2. Die Einsprechende hat sich auf Grund der geltend gemachten Vorbenutzung im Einspruchsschriftsatz auch nicht hinreichend mit der Gesamtheit der Erfindung des angegriffenen Patents hinsichtlich der angeblich mangelnden Neuheit auseinandergesetzt. Denn weder aus ihrem Vorbringen noch aus den entgegengehaltenen Unterlagen kann ein „mit Perlite-Isolierung versehener Vakuumraum“ entnommen werden.
Zur Substantiierung reicht die Auseinandersetzung mit dem Kern der Erfindung aus (vgl. Schulte a. a. O. Rdn. 98). Ob die Perlite-Isolierung nicht zum Kern der Erfindung gehört, erscheint jedoch zweifelhaft. Die Patentinhaberin hat sie zwar in der Patentschrift (Beschreibung Absatz 2) als im Stand der Technik bekannt bezeichnet. Der Senat hat aber das Merkmal eines mit Perlite-Isolierung versehenen Vakuumraumes nicht ermitteln können. Auch die Einsprechende hat einen derartigen Stand der Technik nicht vorzulegen vermocht.
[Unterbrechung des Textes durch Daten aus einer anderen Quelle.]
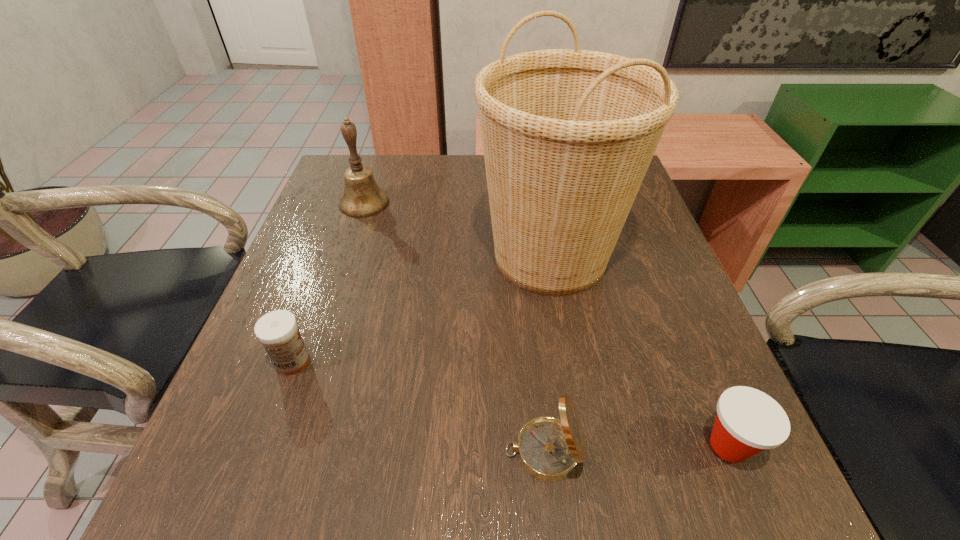 Find the location of a particular element. the tallest object is located at coordinates (568, 135).

Find the location of a particular element. This screenshot has width=960, height=540. bell is located at coordinates (362, 197).

Find the location of `compass`. compass is located at coordinates (548, 448).

Where is `the third nearest object`? This screenshot has width=960, height=540. the third nearest object is located at coordinates (278, 331).

At what (x,y) coordinates should I click in order to perform the action: click on Dixie cup. Please return your answer as a coordinate pair (x, y). Looking at the image, I should click on (748, 421).

This screenshot has height=540, width=960. I want to click on vacant area situated on the front of the tallest object, so click(x=566, y=350).

Identify the location of blank space located 0.260m on the front of the fourth shortest object. The image size is (960, 540). (333, 296).

Find the location of a particular element. This screenshot has width=960, height=540. vacant area located 0.130m with the dial facing the compass is located at coordinates (417, 451).

In order to click on free spot located with the dial facing the compass in this screenshot , I will do `click(410, 451)`.

Locate an element on the screen. The height and width of the screenshot is (540, 960). vacant position located with the dial facing the compass is located at coordinates (328, 451).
3. Die Ausführungen der Einsprechenden zur „Erfindungshöhe“ im Einspruchsschriftsatz sind bezüglich des Widerrufsgrundes fehlender erfinderischer Tätigkeit ebenfalls nicht substantiiert. Denn entweder stützen sie sich auf die vorangehend ungenügend beschriebene offenkundige Vorbenutzung oder sie nennen überhaupt keinen Stand der Technik (vgl. dazu: Schulte a. a. O. Rdn. 103).
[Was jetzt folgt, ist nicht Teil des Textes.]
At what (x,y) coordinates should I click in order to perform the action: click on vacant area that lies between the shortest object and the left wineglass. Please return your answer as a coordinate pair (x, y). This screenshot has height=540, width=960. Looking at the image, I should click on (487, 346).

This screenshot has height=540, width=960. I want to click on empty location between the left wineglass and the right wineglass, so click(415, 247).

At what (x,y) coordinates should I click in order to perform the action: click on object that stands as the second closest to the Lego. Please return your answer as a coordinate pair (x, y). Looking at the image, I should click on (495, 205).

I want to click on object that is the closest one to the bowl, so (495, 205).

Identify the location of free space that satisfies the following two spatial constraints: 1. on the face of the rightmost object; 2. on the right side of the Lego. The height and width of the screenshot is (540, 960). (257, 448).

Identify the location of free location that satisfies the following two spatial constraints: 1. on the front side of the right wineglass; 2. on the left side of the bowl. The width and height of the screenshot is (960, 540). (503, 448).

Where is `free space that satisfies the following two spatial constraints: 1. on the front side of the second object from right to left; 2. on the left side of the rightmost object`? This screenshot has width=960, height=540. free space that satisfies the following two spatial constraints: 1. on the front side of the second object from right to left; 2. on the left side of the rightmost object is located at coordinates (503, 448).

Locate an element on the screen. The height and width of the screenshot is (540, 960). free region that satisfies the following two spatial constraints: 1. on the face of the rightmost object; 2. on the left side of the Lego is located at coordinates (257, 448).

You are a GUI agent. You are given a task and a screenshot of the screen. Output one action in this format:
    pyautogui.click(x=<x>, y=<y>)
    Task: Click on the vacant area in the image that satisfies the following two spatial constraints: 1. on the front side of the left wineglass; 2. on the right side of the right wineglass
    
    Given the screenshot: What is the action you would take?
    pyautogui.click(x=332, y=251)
4. Letztlich ist im Einspruchsschriftsatz auch zum Widerrufsgrund unzureichender Offenbarung gemäß § 21 Abs. 1 Nr. 2 PatG nicht substantiiert vorgetragen worden.
Das Vorbringen der Einsprechenden erscheint widersprüchlich. Einerseits nimmt die Einsprechende an, der Gegenstand des abhängigen Anspruchs 2 sei nicht so deutlich offenbart, dass ihn ein Fachmann ausführen könne, weil eine eindeutige Klassifizierung von aus dem Stand der Technik bekannten und im Handel erhältlichen Absperrventilen als „Standard-Vakuum-Absperrventil“ nicht möglich sein dürfte. Andererseits führt die Einsprechende zuvor aber gerade aus, dem Merkmal „Standard-Vakuum-Absperrventil“ könne keine erfinderische Tätigkeit zugestanden werden, da ein Fachmann - wenn immer dies möglich sei - versuchen werde, für alle erforderlichen Bauteile oder Komponenten sog. „Standard-Komponenten“ zu verwenden. Offensichtlich wird der Fachmann ohne Weiteres in der Lage sein, aus dem Marktangebot passende und geeignete Absperrventile für vakuumisolierte Entnahmeeinrichtungen für tiefkaltes Flüssiggas aus Kryo-Lagerbehältern auszuwählen.
Der Einspruch muss somit als unzulässig verworfen werden.